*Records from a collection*
--- START ---

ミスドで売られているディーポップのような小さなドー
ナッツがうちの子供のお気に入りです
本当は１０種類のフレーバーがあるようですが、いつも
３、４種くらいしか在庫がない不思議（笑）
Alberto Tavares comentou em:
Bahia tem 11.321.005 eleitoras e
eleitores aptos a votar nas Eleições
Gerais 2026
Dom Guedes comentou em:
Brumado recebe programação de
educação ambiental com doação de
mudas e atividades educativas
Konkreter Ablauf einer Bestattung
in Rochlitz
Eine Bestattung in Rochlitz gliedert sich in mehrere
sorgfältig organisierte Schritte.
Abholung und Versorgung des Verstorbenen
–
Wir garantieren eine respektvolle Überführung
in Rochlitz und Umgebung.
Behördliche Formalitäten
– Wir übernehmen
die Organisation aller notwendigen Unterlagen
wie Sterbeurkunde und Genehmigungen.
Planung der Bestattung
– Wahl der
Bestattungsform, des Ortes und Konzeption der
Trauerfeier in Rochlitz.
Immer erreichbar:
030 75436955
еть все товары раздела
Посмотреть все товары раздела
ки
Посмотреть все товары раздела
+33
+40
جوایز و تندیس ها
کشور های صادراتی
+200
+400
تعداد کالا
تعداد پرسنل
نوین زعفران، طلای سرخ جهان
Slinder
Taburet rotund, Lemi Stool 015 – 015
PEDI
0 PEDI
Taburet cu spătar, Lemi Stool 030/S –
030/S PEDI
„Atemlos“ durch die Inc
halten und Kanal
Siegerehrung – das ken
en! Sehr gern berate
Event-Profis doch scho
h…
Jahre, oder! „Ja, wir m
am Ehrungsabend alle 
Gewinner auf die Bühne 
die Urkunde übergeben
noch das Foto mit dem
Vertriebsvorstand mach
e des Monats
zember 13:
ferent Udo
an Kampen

--- END ---

*Task directions*
Copy out each line from the preceding entries that mentions the word "Taburet".

*Result of this task*
Taburet rotund, Lemi Stool 015 – 015
Taburet cu spătar, Lemi Stool 030/S –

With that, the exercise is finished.